• **PROBLEM REQUIREMENTS**
From the first line to the last, output the data exactly as it stands, minus its pictures.

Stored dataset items
○ ○ ○ ○ ○

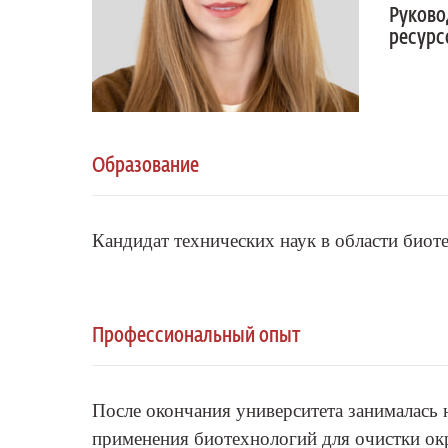
Руково
ресур
Образование
Кандидат технических наук в области биот
Профессиональный опыт
После окончания университета занималась 
применения биотехнологий для очистки о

○ ○ ○ ○ ○

• **OUTPUT**
Руково
ресур
Образование
Кандидат технических наук в области биот
Профессиональный опыт
После окончания университета занималась 
применения биотехнологий для очистки о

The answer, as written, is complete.